@YuKay it can be a bit complicated depending on how you want to look at it.
Caution: great simplification of how things work to follow.
4K = 3840 x 2160 pixels or 4096 x 2160 pixels
The EVO sensor is 12 MP which is typically 4000 x 3000 pixels
The 1" sensor is 20 MP which is 5472 x 3648 pixels
More pixels doesn't mean better pixels.
The sensors are likely recent Sony designs/manufacture. Typically the 1" sensor would have larger pixels and that means more sensitivity to light which is usually seen in better low light photos and videos with less noise.
Now comes the technical challenges. How do you go from 4000 x 3000 to 3840 x 2160 or from 5472 x 3648 to 3840 x 2160? Do you simply only "look" at the 3840 x2160 subset of pixels or do you sample all and downsize to the desired 3840 x 2160.

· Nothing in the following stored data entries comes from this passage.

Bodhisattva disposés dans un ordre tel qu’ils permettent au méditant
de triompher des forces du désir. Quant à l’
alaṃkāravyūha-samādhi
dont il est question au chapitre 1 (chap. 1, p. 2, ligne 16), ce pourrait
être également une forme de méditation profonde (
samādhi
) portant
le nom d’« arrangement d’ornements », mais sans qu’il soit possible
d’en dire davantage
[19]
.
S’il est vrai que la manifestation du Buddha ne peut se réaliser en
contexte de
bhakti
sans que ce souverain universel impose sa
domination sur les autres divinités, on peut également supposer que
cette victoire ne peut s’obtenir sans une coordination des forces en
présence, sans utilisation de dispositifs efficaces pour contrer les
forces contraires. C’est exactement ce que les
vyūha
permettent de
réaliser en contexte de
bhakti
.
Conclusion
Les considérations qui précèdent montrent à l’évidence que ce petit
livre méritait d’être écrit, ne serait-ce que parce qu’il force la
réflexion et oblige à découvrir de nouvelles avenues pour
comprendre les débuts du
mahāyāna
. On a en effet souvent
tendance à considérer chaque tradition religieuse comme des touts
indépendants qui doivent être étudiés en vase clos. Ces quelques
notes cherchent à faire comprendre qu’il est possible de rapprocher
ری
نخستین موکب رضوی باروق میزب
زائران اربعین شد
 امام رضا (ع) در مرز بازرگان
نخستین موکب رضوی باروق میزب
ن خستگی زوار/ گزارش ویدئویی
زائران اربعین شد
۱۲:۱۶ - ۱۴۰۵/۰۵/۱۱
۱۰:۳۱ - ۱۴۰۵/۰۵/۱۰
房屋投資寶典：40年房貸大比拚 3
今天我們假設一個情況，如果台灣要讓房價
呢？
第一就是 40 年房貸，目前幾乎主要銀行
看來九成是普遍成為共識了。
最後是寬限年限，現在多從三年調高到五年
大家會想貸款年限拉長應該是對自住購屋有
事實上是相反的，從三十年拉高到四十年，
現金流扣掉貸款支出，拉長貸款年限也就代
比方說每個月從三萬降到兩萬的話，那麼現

The magic that happens with the choices made in getting to 3840 x 2160 and by the image processor used. With great choices like Autel seems to have made, in good light situations you may not see much difference between 4K60p from a 1" sensor and a 1/2.3" sensor. In low level light the physics of pixel size will definitely favor the larger pixels in the 1" sensor. There's only so much magic that the image processor can do.
If you're taking photos instead of video the differences are magnified by the greater resolution of the 1" sensor.
P.S. never under estimate the value of a good glass lens
P.P.S. the stuttering *might" be attributable to how the video from the camera is handled in post processing.
I hope this makes sense.